### What is required:
Every entry below needs to be repeated exactly as written.

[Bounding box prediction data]
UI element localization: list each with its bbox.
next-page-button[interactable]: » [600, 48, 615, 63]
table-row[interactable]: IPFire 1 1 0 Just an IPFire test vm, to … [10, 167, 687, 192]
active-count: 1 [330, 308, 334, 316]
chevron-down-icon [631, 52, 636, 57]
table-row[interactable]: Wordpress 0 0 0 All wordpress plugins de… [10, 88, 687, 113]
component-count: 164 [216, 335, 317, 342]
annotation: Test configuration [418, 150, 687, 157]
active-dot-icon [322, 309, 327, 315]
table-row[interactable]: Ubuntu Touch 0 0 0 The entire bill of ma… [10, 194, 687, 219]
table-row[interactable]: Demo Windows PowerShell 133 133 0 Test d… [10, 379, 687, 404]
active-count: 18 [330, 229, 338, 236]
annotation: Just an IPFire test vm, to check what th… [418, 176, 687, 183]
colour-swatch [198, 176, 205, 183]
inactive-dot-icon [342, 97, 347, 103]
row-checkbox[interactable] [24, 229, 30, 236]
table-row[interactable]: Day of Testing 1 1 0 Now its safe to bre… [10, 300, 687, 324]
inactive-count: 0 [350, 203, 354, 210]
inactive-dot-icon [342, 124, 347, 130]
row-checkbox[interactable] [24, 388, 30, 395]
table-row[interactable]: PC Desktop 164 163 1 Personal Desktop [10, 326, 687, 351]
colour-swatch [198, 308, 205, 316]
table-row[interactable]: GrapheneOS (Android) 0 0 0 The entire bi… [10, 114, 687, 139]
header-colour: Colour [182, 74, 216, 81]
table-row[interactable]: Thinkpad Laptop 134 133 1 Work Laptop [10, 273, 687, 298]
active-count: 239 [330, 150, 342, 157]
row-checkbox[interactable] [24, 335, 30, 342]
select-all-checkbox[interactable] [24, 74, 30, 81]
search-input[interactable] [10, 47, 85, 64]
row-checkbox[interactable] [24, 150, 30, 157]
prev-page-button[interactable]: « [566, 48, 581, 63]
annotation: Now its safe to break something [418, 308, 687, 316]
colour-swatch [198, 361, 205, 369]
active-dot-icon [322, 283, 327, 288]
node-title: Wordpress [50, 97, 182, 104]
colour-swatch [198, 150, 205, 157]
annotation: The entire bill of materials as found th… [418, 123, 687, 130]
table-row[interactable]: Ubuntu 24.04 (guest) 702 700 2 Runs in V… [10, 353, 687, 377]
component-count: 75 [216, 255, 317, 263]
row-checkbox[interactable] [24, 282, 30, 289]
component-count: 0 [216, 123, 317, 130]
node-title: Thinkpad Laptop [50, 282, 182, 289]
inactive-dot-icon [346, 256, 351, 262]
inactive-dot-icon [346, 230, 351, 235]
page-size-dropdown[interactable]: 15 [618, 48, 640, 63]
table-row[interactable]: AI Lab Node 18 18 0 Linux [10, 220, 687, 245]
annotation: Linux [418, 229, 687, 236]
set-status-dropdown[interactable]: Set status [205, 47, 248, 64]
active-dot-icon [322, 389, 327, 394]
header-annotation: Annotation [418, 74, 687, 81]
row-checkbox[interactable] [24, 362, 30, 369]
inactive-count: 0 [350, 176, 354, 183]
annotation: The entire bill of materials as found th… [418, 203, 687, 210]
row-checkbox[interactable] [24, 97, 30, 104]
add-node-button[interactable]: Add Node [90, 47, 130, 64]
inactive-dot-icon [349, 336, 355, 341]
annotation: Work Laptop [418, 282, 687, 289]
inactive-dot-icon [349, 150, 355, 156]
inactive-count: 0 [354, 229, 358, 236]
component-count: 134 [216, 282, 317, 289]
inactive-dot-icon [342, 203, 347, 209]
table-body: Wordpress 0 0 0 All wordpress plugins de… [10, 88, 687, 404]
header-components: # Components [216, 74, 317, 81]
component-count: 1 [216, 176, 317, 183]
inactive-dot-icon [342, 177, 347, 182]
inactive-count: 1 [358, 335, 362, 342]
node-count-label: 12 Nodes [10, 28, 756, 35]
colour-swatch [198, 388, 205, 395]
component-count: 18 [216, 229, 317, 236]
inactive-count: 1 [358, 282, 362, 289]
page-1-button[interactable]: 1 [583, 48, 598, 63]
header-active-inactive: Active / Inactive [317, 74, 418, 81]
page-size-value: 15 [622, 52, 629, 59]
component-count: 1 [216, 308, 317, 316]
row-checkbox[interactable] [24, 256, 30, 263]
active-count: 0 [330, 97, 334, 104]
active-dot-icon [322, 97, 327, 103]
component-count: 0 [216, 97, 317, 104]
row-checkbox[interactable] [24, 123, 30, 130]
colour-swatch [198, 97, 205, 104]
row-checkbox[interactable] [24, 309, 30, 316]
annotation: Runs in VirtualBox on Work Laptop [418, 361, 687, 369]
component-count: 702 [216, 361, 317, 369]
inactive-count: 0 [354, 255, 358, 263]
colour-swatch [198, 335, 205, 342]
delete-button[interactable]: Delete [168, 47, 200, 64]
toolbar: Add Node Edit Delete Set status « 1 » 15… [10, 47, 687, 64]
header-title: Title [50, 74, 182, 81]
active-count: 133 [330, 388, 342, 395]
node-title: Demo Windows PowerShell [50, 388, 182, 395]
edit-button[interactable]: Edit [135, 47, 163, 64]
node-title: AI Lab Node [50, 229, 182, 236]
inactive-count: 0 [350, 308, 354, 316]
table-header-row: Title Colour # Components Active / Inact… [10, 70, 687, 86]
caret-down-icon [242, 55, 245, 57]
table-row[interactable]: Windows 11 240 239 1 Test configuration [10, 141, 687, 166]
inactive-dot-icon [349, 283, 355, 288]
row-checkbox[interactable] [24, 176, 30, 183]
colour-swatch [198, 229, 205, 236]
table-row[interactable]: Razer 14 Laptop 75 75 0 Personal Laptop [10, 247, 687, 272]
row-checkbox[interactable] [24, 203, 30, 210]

### Finished task:
UI element localization: list each with its bbox.
next-page-button[interactable]: » [600, 48, 615, 63]
table-row[interactable]: IPFire 1 1 0 Just an IPFire test vm, to … [10, 167, 687, 192]
active-count: 1 [330, 308, 334, 316]
chevron-down-icon [631, 52, 636, 57]
table-row[interactable]: Wordpress 0 0 0 All wordpress plugins de… [10, 88, 687, 113]
component-count: 164 [216, 335, 317, 342]
annotation: Test configuration [418, 150, 687, 157]
active-dot-icon [322, 309, 327, 315]
table-row[interactable]: Ubuntu Touch 0 0 0 The entire bill of ma… [10, 194, 687, 219]
table-row[interactable]: Demo Windows PowerShell 133 133 0 Test d… [10, 379, 687, 404]
active-count: 18 [330, 229, 338, 236]
annotation: Just an IPFire test vm, to check what th… [418, 176, 687, 183]
colour-swatch [198, 176, 205, 183]
inactive-dot-icon [342, 97, 347, 103]
row-checkbox[interactable] [24, 229, 30, 236]
table-row[interactable]: Day of Testing 1 1 0 Now its safe to bre… [10, 300, 687, 324]
inactive-count: 0 [350, 203, 354, 210]
inactive-dot-icon [342, 124, 347, 130]
row-checkbox[interactable] [24, 388, 30, 395]
table-row[interactable]: PC Desktop 164 163 1 Personal Desktop [10, 326, 687, 351]
colour-swatch [198, 308, 205, 316]
table-row[interactable]: GrapheneOS (Android) 0 0 0 The entire bi… [10, 114, 687, 139]
header-colour: Colour [182, 74, 216, 81]
table-row[interactable]: Thinkpad Laptop 134 133 1 Work Laptop [10, 273, 687, 298]
active-count: 239 [330, 150, 342, 157]
row-checkbox[interactable] [24, 335, 30, 342]
select-all-checkbox[interactable] [24, 74, 30, 81]
search-input[interactable] [10, 47, 85, 64]
row-checkbox[interactable] [24, 150, 30, 157]
prev-page-button[interactable]: « [566, 48, 581, 63]
annotation: Now its safe to break something [418, 308, 687, 316]
colour-swatch [198, 361, 205, 369]
active-dot-icon [322, 283, 327, 288]
node-title: Wordpress [50, 97, 182, 104]
colour-swatch [198, 150, 205, 157]
annotation: The entire bill of materials as found th… [418, 123, 687, 130]
table-row[interactable]: Ubuntu 24.04 (guest) 702 700 2 Runs in V… [10, 353, 687, 377]
component-count: 75 [216, 255, 317, 263]
row-checkbox[interactable] [24, 282, 30, 289]
component-count: 0 [216, 123, 317, 130]
node-title: Thinkpad Laptop [50, 282, 182, 289]
inactive-dot-icon [346, 256, 351, 262]
inactive-dot-icon [346, 230, 351, 235]
page-size-dropdown[interactable]: 15 [618, 48, 640, 63]
table-row[interactable]: AI Lab Node 18 18 0 Linux [10, 220, 687, 245]
annotation: Linux [418, 229, 687, 236]
set-status-dropdown[interactable]: Set status [205, 47, 248, 64]
active-dot-icon [322, 389, 327, 394]
header-annotation: Annotation [418, 74, 687, 81]
row-checkbox[interactable] [24, 362, 30, 369]
inactive-count: 0 [350, 176, 354, 183]
annotation: The entire bill of materials as found th… [418, 203, 687, 210]
row-checkbox[interactable] [24, 97, 30, 104]
add-node-button[interactable]: Add Node [90, 47, 130, 64]
inactive-dot-icon [349, 336, 355, 341]
annotation: Work Laptop [418, 282, 687, 289]
inactive-dot-icon [349, 150, 355, 156]
inactive-count: 0 [354, 229, 358, 236]
component-count: 134 [216, 282, 317, 289]
inactive-dot-icon [342, 203, 347, 209]
table-body: Wordpress 0 0 0 All wordpress plugins de… [10, 88, 687, 404]
header-components: # Components [216, 74, 317, 81]
component-count: 1 [216, 176, 317, 183]
inactive-dot-icon [342, 177, 347, 182]
inactive-count: 1 [358, 335, 362, 342]
node-count-label: 12 Nodes [10, 28, 756, 35]
colour-swatch [198, 388, 205, 395]
component-count: 18 [216, 229, 317, 236]
inactive-count: 1 [358, 282, 362, 289]
page-1-button[interactable]: 1 [583, 48, 598, 63]
header-active-inactive: Active / Inactive [317, 74, 418, 81]
page-size-value: 15 [622, 52, 629, 59]
component-count: 1 [216, 308, 317, 316]
row-checkbox[interactable] [24, 256, 30, 263]
active-count: 0 [330, 97, 334, 104]
active-dot-icon [322, 97, 327, 103]
component-count: 0 [216, 97, 317, 104]
row-checkbox[interactable] [24, 123, 30, 130]
colour-swatch [198, 97, 205, 104]
row-checkbox[interactable] [24, 309, 30, 316]
annotation: Runs in VirtualBox on Work Laptop [418, 361, 687, 369]
component-count: 702 [216, 361, 317, 369]
inactive-count: 0 [354, 255, 358, 263]
colour-swatch [198, 335, 205, 342]
delete-button[interactable]: Delete [168, 47, 200, 64]
toolbar: Add Node Edit Delete Set status « 1 » 15… [10, 47, 687, 64]
header-title: Title [50, 74, 182, 81]
active-count: 133 [330, 388, 342, 395]
node-title: Demo Windows PowerShell [50, 388, 182, 395]
edit-button[interactable]: Edit [135, 47, 163, 64]
node-title: AI Lab Node [50, 229, 182, 236]
inactive-count: 0 [350, 308, 354, 316]
table-header-row: Title Colour # Components Active / Inact… [10, 70, 687, 86]
caret-down-icon [242, 55, 245, 57]
table-row[interactable]: Windows 11 240 239 1 Test configuration [10, 141, 687, 166]
inactive-dot-icon [349, 283, 355, 288]
row-checkbox[interactable] [24, 176, 30, 183]
colour-swatch [198, 229, 205, 236]
table-row[interactable]: Razer 14 Laptop 75 75 0 Personal Laptop [10, 247, 687, 272]
row-checkbox[interactable] [24, 203, 30, 210]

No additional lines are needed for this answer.